Your response to the data below should hold nothing except the lines from the one containing "increasing traffic to a website. When a" down to the one containing "links, as well", reproduced exactly and without pictures.

- [Extracted data entries]:
= = = = =
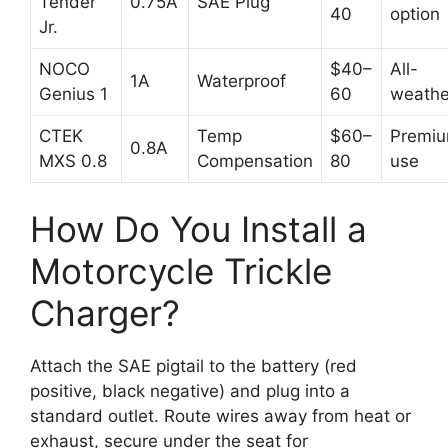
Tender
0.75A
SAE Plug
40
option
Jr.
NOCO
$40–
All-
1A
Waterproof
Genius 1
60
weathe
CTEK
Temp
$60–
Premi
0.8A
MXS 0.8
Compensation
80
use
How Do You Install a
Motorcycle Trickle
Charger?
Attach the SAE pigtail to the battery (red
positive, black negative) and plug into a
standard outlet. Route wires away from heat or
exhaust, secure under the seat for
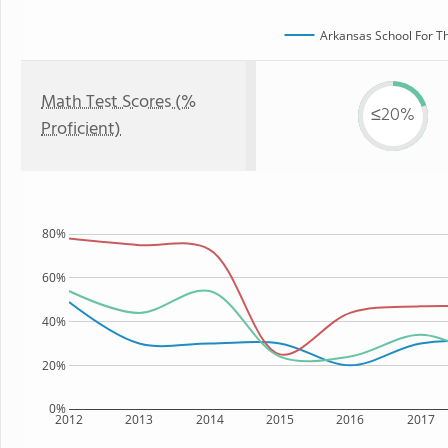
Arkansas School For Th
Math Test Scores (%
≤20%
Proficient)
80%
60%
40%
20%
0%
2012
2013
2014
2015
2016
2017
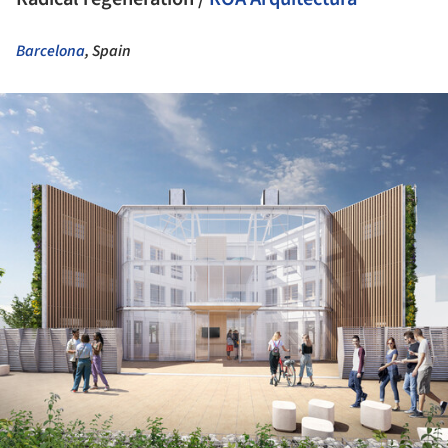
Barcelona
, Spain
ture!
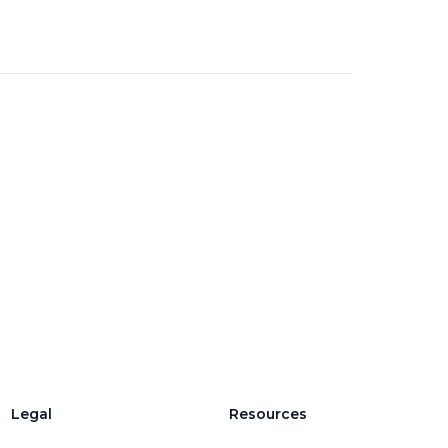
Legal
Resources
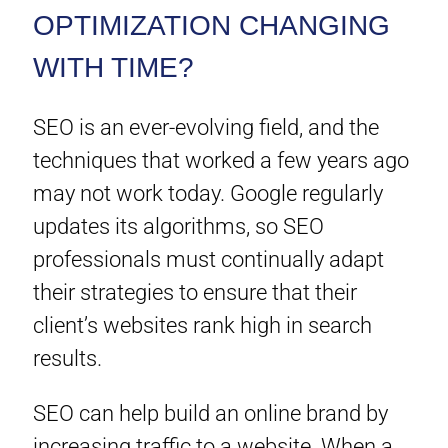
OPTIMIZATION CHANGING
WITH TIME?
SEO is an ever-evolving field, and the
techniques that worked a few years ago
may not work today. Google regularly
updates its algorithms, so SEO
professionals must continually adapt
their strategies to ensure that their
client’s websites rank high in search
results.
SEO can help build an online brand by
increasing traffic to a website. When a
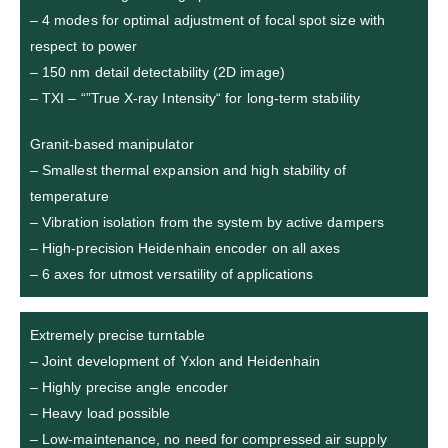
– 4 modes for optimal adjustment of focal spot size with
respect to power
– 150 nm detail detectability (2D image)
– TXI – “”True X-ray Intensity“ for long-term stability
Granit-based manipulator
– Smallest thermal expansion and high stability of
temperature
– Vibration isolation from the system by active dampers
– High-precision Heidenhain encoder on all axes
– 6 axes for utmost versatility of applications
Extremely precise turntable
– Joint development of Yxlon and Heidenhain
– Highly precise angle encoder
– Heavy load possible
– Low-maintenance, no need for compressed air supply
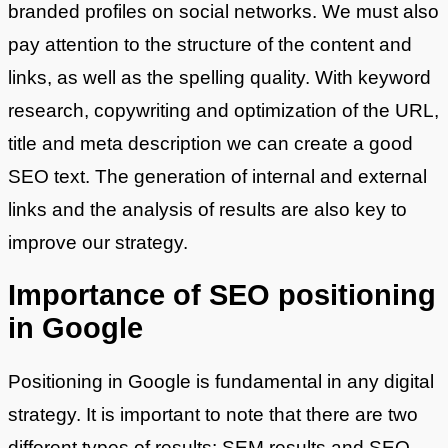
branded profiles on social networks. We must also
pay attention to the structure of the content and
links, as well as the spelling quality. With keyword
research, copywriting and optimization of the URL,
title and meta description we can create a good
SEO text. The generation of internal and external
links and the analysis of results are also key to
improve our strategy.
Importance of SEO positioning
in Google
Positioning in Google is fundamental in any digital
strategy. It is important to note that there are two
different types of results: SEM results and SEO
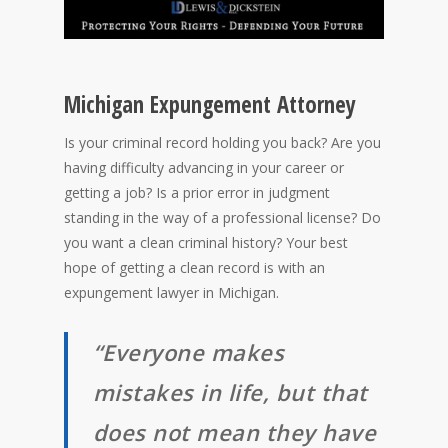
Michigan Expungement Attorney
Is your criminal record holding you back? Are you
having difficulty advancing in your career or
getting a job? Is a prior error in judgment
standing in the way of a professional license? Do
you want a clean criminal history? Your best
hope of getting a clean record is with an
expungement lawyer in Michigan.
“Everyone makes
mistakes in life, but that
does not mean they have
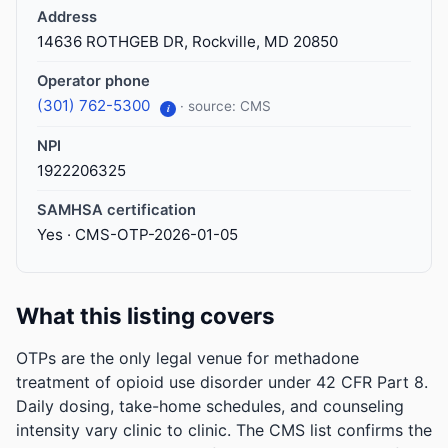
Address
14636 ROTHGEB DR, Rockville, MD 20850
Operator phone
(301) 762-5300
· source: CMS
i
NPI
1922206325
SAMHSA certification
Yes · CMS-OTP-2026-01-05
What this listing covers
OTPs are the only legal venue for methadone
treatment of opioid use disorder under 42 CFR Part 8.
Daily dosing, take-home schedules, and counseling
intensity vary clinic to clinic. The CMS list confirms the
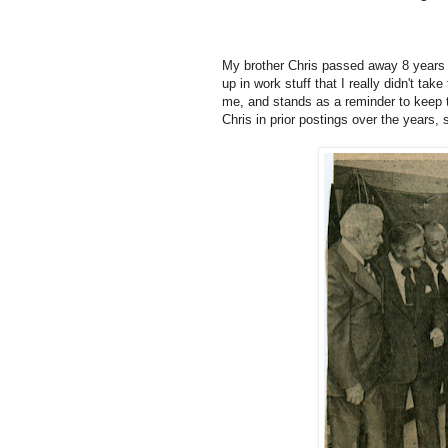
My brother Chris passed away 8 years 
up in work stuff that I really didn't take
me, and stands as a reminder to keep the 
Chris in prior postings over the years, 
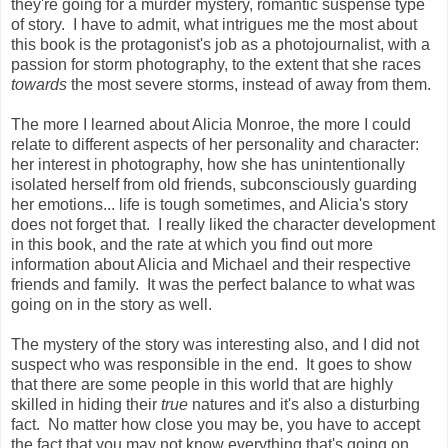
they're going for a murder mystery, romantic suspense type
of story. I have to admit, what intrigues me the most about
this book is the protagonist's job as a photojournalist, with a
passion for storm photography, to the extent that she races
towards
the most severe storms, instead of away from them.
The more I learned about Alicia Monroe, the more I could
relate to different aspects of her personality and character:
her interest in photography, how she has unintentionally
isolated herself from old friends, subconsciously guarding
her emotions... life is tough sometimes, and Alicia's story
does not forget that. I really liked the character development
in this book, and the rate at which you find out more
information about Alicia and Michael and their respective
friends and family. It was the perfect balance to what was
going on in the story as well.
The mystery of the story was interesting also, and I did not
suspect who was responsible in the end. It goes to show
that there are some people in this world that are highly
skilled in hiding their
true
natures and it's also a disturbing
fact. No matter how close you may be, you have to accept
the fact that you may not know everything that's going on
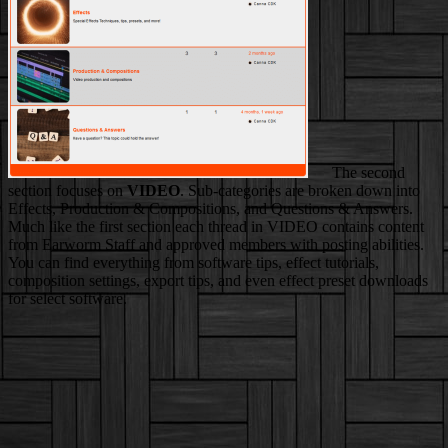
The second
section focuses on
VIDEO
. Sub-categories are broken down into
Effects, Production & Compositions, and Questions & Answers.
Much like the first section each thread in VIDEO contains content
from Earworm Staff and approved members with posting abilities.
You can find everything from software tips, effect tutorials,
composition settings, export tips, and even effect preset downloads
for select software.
= = = = =
- [THE COMPLETED TASK]:
increasing traffic to a website. When a
– 4 modes for optimal adjustment of focal spot size with
respect to power
– 150 nm detail detectability (2D image)
– TXI – “”True X-ray Intensity“ for long-term stability
Granit-based manipulator
– Smallest thermal expansion and high stability of
temperature
– Vibration isolation from the system by active dampers
– High-precision Heidenhain encoder on all axes
– 6 axes for utmost versatility of applications
Extremely precise turntable
– Joint development of Yxlon and Heidenhain
– Highly precise angle encoder
– Heavy load possible
– Low-maintenance, no need for compressed air supply
branded profiles on social networks. We must also
pay attention to the structure of the content and
links, as well as the spelling quality. With keyword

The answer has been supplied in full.